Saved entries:
+-------+

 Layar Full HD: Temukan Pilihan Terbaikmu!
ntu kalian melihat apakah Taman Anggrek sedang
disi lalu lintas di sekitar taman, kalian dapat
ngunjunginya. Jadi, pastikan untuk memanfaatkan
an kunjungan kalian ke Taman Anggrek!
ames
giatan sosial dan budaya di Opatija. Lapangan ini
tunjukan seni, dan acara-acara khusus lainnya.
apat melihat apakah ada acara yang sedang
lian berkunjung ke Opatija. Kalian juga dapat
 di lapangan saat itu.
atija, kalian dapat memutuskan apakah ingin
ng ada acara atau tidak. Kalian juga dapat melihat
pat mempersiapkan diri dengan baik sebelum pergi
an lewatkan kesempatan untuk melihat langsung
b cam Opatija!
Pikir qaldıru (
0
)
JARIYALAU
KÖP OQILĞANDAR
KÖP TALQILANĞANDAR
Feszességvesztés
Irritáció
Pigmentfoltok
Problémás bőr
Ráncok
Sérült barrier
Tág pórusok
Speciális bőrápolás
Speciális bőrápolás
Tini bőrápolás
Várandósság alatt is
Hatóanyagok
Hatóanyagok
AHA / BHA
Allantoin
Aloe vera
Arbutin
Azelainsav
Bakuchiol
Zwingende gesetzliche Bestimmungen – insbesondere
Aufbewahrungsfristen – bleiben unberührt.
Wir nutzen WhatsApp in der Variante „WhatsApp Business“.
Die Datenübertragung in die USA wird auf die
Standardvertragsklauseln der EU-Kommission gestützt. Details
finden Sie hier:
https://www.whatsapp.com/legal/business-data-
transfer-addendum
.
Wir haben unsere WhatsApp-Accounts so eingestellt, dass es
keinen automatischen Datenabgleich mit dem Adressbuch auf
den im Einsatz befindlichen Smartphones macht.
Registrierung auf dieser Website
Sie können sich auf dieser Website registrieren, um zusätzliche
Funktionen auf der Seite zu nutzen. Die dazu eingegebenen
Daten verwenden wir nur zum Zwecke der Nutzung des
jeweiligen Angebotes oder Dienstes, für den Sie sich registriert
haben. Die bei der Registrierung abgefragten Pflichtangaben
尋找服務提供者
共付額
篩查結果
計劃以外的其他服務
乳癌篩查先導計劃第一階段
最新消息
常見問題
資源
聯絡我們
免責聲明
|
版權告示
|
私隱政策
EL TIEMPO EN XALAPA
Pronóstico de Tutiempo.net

+-------+

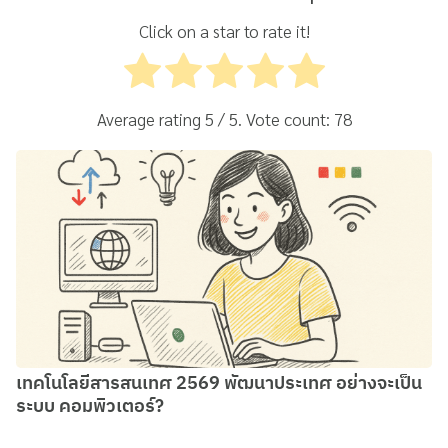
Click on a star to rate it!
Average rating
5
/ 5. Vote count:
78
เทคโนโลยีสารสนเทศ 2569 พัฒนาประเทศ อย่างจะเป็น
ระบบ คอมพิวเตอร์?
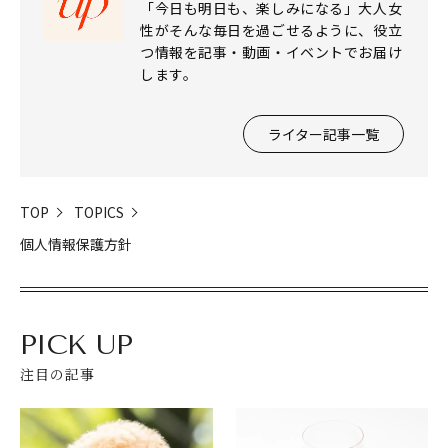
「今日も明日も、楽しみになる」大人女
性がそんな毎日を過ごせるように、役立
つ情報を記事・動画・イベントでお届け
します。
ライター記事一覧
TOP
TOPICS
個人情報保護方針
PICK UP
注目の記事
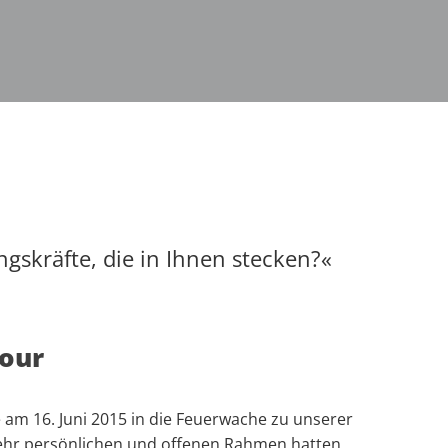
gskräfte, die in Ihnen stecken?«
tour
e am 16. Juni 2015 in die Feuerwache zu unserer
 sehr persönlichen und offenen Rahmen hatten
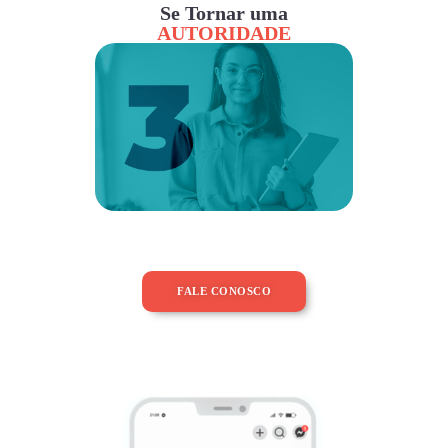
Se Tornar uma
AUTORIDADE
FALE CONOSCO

+-------+

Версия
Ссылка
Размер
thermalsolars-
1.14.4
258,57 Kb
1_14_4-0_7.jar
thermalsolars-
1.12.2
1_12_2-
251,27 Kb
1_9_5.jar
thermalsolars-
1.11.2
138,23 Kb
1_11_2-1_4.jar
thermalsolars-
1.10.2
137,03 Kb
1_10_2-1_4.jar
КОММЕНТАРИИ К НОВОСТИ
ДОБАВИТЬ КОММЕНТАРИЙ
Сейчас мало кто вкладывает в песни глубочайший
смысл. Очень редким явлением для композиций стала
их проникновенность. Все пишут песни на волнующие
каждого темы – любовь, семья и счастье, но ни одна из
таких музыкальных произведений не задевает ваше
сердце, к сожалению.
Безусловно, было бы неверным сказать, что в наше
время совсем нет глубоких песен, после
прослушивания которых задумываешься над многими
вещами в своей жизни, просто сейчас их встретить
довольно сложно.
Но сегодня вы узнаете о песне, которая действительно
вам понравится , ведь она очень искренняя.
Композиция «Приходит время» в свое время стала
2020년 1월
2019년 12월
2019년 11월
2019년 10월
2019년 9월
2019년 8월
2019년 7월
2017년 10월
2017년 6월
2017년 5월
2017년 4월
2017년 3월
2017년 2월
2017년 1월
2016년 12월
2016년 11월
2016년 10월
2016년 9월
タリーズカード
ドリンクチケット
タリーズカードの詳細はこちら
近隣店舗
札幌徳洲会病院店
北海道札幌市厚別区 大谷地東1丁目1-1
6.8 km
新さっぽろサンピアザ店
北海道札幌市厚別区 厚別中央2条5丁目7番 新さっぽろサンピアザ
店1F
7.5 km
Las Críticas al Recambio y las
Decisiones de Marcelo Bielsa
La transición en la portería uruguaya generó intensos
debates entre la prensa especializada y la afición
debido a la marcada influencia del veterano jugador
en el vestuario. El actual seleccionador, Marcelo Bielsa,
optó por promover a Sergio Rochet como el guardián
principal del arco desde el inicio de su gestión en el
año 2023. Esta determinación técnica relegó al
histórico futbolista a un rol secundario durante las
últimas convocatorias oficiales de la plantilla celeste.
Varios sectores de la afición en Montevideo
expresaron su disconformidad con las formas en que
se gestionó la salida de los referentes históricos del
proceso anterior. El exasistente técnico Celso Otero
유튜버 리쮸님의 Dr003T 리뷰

+-------+

• Your goal: Extract exactly and only the lines above from the line containing "Layar Full HD: Temukan Pilihan Terbaikmu!" through the line containing "apat melihat apakah ada acara yang sedang", both end lines included.

• Result of this exercise:
 Layar Full HD: Temukan Pilihan Terbaikmu!
ntu kalian melihat apakah Taman Anggrek sedang
disi lalu lintas di sekitar taman, kalian dapat
ngunjunginya. Jadi, pastikan untuk memanfaatkan
an kunjungan kalian ke Taman Anggrek!
ames
giatan sosial dan budaya di Opatija. Lapangan ini
tunjukan seni, dan acara-acara khusus lainnya.
apat melihat apakah ada acara yang sedang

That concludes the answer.